(Provided records)

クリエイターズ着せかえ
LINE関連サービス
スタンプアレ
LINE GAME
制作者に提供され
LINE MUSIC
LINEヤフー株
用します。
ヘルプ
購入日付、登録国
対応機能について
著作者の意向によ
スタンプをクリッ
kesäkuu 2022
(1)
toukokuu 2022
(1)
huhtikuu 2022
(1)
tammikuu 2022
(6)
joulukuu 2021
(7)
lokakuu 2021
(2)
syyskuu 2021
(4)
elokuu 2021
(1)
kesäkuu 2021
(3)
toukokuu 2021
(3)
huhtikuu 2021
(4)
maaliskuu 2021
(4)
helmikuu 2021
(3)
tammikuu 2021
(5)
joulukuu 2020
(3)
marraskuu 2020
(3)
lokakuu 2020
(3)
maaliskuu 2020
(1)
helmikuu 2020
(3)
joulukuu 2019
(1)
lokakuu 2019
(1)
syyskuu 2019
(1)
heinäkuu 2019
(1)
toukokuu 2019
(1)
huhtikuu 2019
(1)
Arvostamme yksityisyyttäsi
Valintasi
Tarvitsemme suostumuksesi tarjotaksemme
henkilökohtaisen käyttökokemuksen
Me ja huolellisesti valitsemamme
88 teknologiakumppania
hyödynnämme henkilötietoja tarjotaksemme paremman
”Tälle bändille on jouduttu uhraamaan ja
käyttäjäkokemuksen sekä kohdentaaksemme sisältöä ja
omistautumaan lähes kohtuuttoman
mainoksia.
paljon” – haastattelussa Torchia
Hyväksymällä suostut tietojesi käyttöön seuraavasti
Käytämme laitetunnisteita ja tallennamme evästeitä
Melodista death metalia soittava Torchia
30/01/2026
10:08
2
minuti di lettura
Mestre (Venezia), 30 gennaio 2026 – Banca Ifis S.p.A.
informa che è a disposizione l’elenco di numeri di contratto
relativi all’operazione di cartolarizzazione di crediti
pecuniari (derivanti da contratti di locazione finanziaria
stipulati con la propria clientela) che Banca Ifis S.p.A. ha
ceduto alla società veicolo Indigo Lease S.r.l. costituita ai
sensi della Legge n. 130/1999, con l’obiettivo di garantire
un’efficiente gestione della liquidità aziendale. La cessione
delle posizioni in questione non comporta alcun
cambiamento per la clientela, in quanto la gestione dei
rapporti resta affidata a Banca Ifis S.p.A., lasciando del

(End Provided records)

■ Task details
Would you quote, exactly and only, the lines from the one containing "joulukuu 2020" to the end of the entries?

■ Solved exercise
joulukuu 2020
(3)
marraskuu 2020
(3)
lokakuu 2020
(3)
maaliskuu 2020
(1)
helmikuu 2020
(3)
joulukuu 2019
(1)
lokakuu 2019
(1)
syyskuu 2019
(1)
heinäkuu 2019
(1)
toukokuu 2019
(1)
huhtikuu 2019
(1)
Arvostamme yksityisyyttäsi
Valintasi
Tarvitsemme suostumuksesi tarjotaksemme
henkilökohtaisen käyttökokemuksen
Me ja huolellisesti valitsemamme
88 teknologiakumppania
hyödynnämme henkilötietoja tarjotaksemme paremman
”Tälle bändille on jouduttu uhraamaan ja
käyttäjäkokemuksen sekä kohdentaaksemme sisältöä ja
omistautumaan lähes kohtuuttoman
mainoksia.
paljon” – haastattelussa Torchia
Hyväksymällä suostut tietojesi käyttöön seuraavasti
Käytämme laitetunnisteita ja tallennamme evästeitä
Melodista death metalia soittava Torchia
30/01/2026
10:08
2
minuti di lettura
Mestre (Venezia), 30 gennaio 2026 – Banca Ifis S.p.A.
informa che è a disposizione l’elenco di numeri di contratto
relativi all’operazione di cartolarizzazione di crediti
pecuniari (derivanti da contratti di locazione finanziaria
stipulati con la propria clientela) che Banca Ifis S.p.A. ha
ceduto alla società veicolo Indigo Lease S.r.l. costituita ai
sensi della Legge n. 130/1999, con l’obiettivo di garantire
un’efficiente gestione della liquidità aziendale. La cessione
delle posizioni in questione non comporta alcun
cambiamento per la clientela, in quanto la gestione dei
rapporti resta affidata a Banca Ifis S.p.A., lasciando del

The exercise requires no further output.